(Exercise)
Below are some records. Write out exactly their lines from the one with "Arch. Budo." through the one with "0356 44 24 24", and leave the pictures behind.

(Data listing)
Start of Block

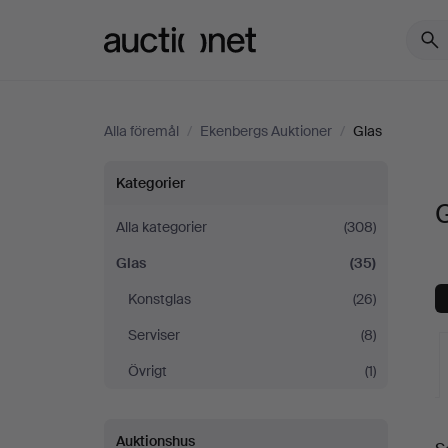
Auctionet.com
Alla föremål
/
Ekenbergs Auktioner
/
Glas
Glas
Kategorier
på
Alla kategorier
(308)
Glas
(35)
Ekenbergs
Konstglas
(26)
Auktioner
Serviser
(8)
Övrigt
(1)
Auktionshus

End of Block
Start of Block

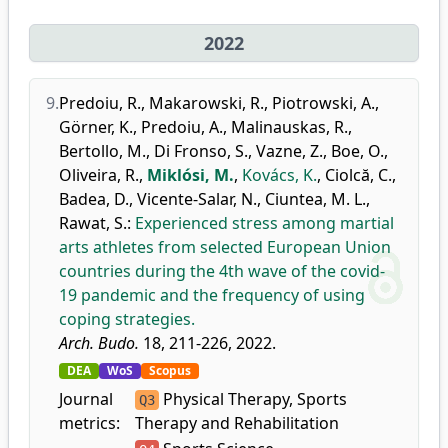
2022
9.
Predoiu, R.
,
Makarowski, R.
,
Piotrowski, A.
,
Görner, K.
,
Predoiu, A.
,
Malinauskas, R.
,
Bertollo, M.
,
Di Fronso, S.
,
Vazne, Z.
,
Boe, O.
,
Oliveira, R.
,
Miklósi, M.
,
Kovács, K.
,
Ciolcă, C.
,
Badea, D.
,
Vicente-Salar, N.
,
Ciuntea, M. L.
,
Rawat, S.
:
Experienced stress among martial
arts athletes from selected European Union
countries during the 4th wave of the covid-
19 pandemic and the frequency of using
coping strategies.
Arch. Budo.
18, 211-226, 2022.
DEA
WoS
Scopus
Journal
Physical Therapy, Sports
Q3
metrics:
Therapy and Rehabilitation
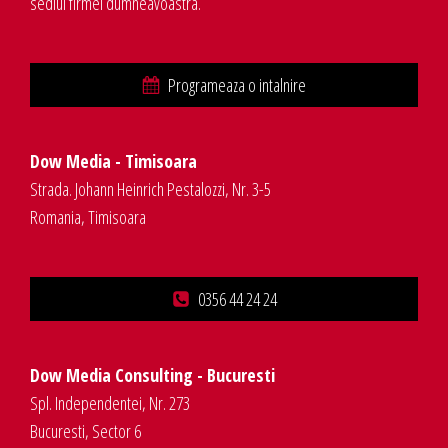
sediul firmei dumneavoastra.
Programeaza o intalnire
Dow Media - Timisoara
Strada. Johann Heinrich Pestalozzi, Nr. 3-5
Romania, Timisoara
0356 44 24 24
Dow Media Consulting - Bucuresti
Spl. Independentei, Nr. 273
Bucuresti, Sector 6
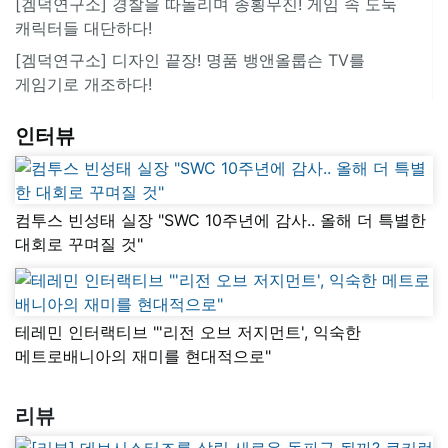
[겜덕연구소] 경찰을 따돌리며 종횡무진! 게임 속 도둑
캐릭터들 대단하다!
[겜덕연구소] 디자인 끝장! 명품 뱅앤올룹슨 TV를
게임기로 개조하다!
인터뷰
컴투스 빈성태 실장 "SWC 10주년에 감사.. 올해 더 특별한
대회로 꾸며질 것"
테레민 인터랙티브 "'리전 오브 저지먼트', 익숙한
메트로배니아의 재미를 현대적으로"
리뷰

End of Block
Start of Block

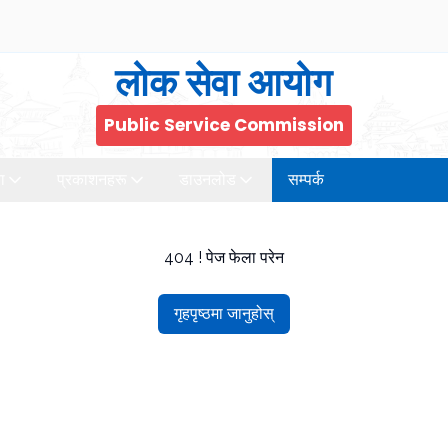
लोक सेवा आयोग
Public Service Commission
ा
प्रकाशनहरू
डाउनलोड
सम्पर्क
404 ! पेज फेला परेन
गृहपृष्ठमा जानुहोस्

End of Block

(Result for this task)
Arch. Budo.
18, 211-226, 2022.
DEA
WoS
Scopus
Journal
Physical Therapy, Sports
Q3
metrics:
Therapy and Rehabilitation
sediul firmei dumneavoastra.
Programeaza o intalnire
Dow Media - Timisoara
Strada. Johann Heinrich Pestalozzi, Nr. 3-5
Romania, Timisoara
0356 44 24 24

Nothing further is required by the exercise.